— Activity —
Set down a precise copy of the whole listing.

— Material supplied —

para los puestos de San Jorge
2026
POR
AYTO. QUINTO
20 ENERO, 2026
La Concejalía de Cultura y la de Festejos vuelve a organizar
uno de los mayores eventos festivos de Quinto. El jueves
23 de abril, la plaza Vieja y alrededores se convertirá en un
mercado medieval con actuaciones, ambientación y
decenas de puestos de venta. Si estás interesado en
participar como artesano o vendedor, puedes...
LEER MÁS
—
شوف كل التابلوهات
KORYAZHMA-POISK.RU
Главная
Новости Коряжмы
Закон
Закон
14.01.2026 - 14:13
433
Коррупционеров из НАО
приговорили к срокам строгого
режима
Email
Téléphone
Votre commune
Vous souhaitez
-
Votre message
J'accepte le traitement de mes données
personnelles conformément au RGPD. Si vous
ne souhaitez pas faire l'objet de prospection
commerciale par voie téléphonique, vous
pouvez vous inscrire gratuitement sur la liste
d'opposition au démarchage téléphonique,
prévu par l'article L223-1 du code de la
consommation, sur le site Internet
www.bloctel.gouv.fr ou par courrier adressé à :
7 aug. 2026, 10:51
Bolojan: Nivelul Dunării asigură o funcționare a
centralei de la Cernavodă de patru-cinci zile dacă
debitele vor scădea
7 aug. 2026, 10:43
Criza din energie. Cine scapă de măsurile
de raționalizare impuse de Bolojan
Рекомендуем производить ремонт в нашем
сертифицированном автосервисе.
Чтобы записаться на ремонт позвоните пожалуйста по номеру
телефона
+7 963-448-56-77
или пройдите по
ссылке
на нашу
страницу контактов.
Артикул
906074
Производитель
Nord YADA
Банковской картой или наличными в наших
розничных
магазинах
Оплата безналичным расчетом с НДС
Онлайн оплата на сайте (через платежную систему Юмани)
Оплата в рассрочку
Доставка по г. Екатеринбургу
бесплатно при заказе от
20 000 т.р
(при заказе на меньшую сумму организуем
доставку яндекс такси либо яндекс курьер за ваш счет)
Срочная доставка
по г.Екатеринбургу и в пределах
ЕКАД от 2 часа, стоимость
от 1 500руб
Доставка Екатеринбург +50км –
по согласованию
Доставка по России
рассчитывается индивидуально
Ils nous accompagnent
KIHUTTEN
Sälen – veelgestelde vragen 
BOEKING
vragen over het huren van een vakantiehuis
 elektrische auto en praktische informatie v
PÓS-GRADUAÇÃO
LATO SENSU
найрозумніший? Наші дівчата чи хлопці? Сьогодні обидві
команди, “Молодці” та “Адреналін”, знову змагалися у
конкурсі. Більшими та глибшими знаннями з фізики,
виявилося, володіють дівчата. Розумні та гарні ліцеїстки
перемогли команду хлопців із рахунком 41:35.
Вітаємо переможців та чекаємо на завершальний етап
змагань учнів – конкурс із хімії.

— Expected answer —
para los puestos de San Jorge
2026
POR
AYTO. QUINTO
20 ENERO, 2026
La Concejalía de Cultura y la de Festejos vuelve a organizar
uno de los mayores eventos festivos de Quinto. El jueves
23 de abril, la plaza Vieja y alrededores se convertirá en un
mercado medieval con actuaciones, ambientación y
decenas de puestos de venta. Si estás interesado en
participar como artesano o vendedor, puedes...
LEER MÁS
—
شوف كل التابلوهات
KORYAZHMA-POISK.RU
Главная
Новости Коряжмы
Закон
Закон
14.01.2026 - 14:13
433
Коррупционеров из НАО
приговорили к срокам строгого
режима
Email
Téléphone
Votre commune
Vous souhaitez
-
Votre message
J'accepte le traitement de mes données
personnelles conformément au RGPD. Si vous
ne souhaitez pas faire l'objet de prospection
commerciale par voie téléphonique, vous
pouvez vous inscrire gratuitement sur la liste
d'opposition au démarchage téléphonique,
prévu par l'article L223-1 du code de la
consommation, sur le site Internet
www.bloctel.gouv.fr ou par courrier adressé à :
7 aug. 2026, 10:51
Bolojan: Nivelul Dunării asigură o funcționare a
centralei de la Cernavodă de patru-cinci zile dacă
debitele vor scădea
7 aug. 2026, 10:43
Criza din energie. Cine scapă de măsurile
de raționalizare impuse de Bolojan
Рекомендуем производить ремонт в нашем
сертифицированном автосервисе.
Чтобы записаться на ремонт позвоните пожалуйста по номеру
телефона
+7 963-448-56-77
или пройдите по
ссылке
на нашу
страницу контактов.
Артикул
906074
Производитель
Nord YADA
Банковской картой или наличными в наших
розничных
магазинах
Оплата безналичным расчетом с НДС
Онлайн оплата на сайте (через платежную систему Юмани)
Оплата в рассрочку
Доставка по г. Екатеринбургу
бесплатно при заказе от
20 000 т.р
(при заказе на меньшую сумму организуем
доставку яндекс такси либо яндекс курьер за ваш счет)
Срочная доставка
по г.Екатеринбургу и в пределах
ЕКАД от 2 часа, стоимость
от 1 500руб
Доставка Екатеринбург +50км –
по согласованию
Доставка по России
рассчитывается индивидуально
Ils nous accompagnent
KIHUTTEN
Sälen – veelgestelde vragen 
BOEKING
vragen over het huren van een vakantiehuis
 elektrische auto en praktische informatie v
PÓS-GRADUAÇÃO
LATO SENSU
найрозумніший? Наші дівчата чи хлопці? Сьогодні обидві
команди, “Молодці” та “Адреналін”, знову змагалися у
конкурсі. Більшими та глибшими знаннями з фізики,
виявилося, володіють дівчата. Розумні та гарні ліцеїстки
перемогли команду хлопців із рахунком 41:35.
Вітаємо переможців та чекаємо на завершальний етап
змагань учнів – конкурс із хімії.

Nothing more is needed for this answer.